Task requirements:
Reproduce the records exactly. Leave the pictures out.

+++ Data provided +++

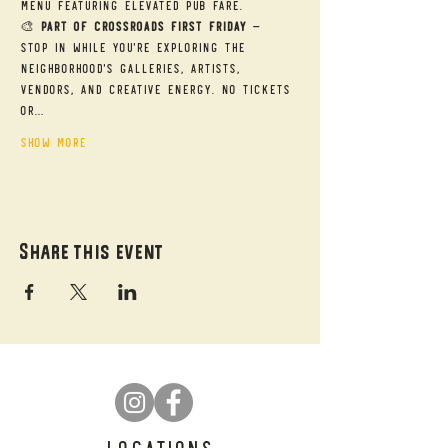
menu featuring elevated pub fare.
🎨 
Part of Crossroads First Friday
 — 
Stop in while you're exploring the 
neighborhood's galleries, artists, 
vendors, and creative energy. No tickets 
or…
Show More
Share this event
LOCATIONS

+++

Response:
menu featuring elevated pub fare.
🎨 
Part of Crossroads First Friday
 — 
Stop in while you're exploring the 
neighborhood's galleries, artists, 
vendors, and creative energy. No tickets 
or…
Show More
Share this event
LOCATIONS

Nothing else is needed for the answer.